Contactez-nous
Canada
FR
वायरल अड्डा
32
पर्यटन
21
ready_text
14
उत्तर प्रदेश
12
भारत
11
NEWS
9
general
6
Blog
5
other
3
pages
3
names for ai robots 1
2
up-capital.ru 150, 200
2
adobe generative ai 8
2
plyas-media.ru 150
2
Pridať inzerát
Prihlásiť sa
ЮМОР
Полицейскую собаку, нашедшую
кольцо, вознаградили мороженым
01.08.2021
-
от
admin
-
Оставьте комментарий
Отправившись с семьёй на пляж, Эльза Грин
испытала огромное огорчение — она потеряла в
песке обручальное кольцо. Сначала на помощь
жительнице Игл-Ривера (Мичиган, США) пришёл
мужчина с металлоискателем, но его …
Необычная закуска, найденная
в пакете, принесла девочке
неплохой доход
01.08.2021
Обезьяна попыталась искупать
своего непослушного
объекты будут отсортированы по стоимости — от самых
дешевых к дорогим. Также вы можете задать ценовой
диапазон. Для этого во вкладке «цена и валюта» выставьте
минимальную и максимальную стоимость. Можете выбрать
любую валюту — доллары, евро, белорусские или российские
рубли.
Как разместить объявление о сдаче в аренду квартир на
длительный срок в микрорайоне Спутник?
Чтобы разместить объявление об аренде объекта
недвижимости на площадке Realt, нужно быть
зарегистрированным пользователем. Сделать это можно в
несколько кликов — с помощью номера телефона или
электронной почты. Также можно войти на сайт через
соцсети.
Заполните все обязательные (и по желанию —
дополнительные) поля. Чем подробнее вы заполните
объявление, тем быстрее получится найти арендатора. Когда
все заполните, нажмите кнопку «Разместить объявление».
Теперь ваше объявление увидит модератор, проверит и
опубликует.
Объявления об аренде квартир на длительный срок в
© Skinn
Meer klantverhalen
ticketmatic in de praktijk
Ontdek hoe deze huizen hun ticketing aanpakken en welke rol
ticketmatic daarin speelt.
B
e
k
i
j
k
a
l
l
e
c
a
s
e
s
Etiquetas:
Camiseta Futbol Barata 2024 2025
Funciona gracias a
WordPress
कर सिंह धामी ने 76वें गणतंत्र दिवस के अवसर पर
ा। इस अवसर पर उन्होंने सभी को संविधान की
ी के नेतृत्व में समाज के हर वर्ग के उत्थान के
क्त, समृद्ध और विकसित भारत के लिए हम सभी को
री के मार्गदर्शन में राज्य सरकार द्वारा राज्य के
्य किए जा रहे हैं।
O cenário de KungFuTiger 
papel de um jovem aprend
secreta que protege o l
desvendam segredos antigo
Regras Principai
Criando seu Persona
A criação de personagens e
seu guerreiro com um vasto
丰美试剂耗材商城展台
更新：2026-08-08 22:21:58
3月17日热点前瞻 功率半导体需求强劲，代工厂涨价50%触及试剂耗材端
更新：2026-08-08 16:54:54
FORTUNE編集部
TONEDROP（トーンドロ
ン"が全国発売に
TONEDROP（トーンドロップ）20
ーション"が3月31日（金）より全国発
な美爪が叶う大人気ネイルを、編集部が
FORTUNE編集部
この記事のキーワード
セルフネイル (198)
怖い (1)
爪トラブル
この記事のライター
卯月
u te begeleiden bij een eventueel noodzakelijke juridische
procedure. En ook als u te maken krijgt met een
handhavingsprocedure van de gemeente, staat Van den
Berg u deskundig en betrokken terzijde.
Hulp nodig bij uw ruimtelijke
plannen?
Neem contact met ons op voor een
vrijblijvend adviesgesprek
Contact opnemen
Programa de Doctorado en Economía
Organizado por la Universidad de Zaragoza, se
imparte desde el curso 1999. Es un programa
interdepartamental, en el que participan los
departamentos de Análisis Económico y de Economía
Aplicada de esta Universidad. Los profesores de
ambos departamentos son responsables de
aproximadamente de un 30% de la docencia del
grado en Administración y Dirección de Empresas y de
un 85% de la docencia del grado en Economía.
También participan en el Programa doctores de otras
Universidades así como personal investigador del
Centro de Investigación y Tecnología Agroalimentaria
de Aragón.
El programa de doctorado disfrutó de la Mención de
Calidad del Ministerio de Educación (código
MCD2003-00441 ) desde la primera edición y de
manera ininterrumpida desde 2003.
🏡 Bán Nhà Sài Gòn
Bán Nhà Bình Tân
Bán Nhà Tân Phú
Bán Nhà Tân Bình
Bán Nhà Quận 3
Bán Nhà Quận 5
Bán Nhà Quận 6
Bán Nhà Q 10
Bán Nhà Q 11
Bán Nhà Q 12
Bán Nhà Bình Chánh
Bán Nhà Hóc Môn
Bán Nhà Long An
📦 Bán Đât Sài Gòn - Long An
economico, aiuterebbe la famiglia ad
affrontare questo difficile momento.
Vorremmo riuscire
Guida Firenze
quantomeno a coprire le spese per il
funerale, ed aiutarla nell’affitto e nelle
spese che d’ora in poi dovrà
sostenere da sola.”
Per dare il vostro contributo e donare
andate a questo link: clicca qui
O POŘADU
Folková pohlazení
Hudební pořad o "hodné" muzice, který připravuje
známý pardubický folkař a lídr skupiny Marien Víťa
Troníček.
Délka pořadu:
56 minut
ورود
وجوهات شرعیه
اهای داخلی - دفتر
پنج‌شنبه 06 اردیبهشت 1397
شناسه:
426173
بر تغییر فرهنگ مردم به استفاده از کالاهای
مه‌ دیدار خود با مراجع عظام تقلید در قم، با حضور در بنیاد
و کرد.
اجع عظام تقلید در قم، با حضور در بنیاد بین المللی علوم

*****

Please give only the number of lines in the listing that hold the word "grado".

Answer below ▸ 2